(Collected data)
----

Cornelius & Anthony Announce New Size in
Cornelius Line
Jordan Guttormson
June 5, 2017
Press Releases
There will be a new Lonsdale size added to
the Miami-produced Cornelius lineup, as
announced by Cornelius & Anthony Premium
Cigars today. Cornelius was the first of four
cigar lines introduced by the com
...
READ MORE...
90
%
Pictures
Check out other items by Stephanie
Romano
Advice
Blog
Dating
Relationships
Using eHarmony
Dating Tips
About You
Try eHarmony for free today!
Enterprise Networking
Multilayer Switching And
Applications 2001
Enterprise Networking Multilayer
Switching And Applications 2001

----

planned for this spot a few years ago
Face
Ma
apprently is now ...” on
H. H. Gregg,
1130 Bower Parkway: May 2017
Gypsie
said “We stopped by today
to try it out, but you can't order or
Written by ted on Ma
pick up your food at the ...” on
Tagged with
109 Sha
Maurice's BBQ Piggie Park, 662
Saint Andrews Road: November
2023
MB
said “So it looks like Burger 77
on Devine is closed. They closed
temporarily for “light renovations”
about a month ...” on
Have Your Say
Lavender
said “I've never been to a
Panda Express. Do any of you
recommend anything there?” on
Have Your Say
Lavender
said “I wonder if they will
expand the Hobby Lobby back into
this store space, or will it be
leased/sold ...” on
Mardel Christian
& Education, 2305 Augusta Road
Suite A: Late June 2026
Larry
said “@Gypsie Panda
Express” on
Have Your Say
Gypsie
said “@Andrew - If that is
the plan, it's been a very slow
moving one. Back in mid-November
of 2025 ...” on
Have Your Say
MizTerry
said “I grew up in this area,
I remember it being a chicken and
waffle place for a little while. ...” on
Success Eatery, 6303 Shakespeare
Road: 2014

----

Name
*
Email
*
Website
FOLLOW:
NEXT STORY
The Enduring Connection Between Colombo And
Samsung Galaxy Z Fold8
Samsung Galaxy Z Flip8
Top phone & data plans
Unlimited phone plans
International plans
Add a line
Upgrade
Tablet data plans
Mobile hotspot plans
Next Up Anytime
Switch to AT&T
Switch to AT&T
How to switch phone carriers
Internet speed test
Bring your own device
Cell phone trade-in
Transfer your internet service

----

Using the records above, copy word for word the line with "Multilayer Switching And", the line with "Switching And Applications 2001", and every line between them.

Multilayer Switching And
Applications 2001
Enterprise Networking Multilayer
Switching And Applications 2001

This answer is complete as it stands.